Search the data below for the string "tratamiento" and copy all lines where it shows up.
- - -
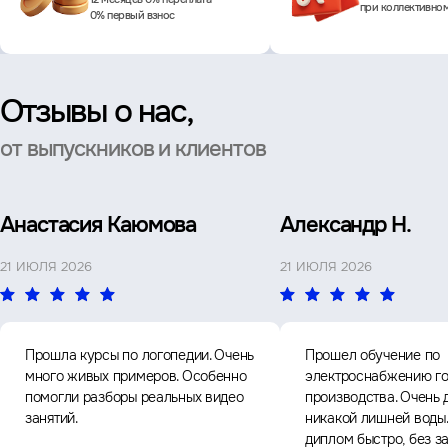
при коллективно
0% первый взнос
Отзывы о нас,
от выпускников и клиентов
Анастасия Каюмова
Александр Н.
21 ИЮЛЯ 2026
21 ИЮЛЯ 2026
Прошла курсы по логопедии. Очень
Прошел обучение по
много живых примеров. Особенно
электроснабжению го
помогли разборы реальных видео
производства. Очень 
занятий.
никакой лишней воды
диплом быстро, без з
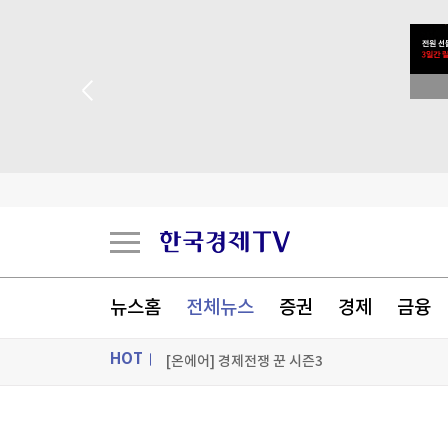
[오늘의 운세] 8월 9일 띠별 운세
[오늘의 운세] 오늘 뭐 먹지?…8월 9일 띠별 추
 꽝 없는 룰렛 이벤트
[오늘의 운세] 2026년 8월 9일 별자리 운세
5년 묵혀만 뒀는데 18% 수익…돈 몰려든 이유 
[포토+] 박정민, '멋짐 가득한 모습~'
"나야, '흑백요리사' 시즌3"
뉴스홈
전체뉴스
증권
경제
금융
[온에어] 경제전쟁 꾼 시즌3
HOT
[오늘의 운세] 8월 9일 띠별 운세
[오늘의 운세] 8월 9일 띠별 운세
ON AIR
뉴스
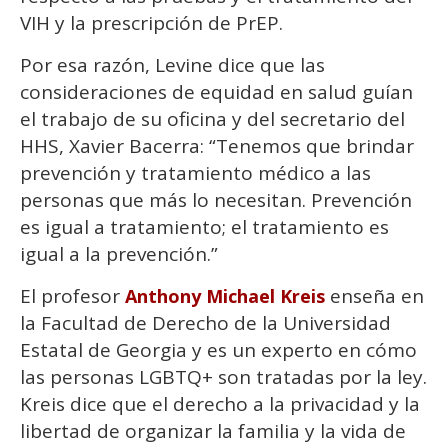
VIH y la prescripción de PrEP.
Por esa razón, Levine dice que las
consideraciones de equidad en salud guían
el trabajo de su oficina y del secretario del
HHS, Xavier Bacerra: “Tenemos que brindar
prevención y tratamiento médico a las
personas que más lo necesitan. Prevención
es igual a tratamiento; el tratamiento es
igual a la prevención.”
El profesor
enseña en
Anthony Michael Kreis
la Facultad de Derecho de la Universidad
Estatal de Georgia y es un experto en cómo
las personas LGBTQ+ son tratadas por la ley.
Kreis dice que el derecho a la privacidad y la
libertad de organizar la familia y la vida de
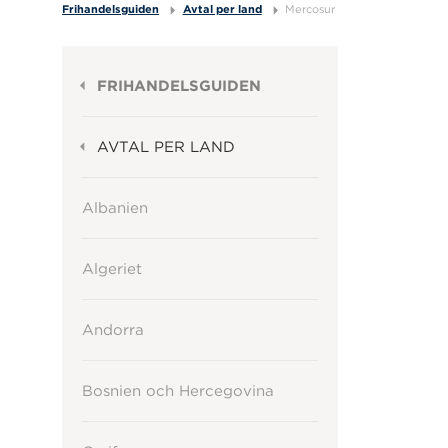
Frihandelsguiden
Avtal per land
Mercosur
FRIHANDELSGUIDEN
AVTAL PER LAND
Albanien
Algeriet
Andorra
Bosnien och Hercegovina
- - -
TASK SOLUTION -
prevención y tratamiento médico a las
es igual a tratamiento; el tratamiento es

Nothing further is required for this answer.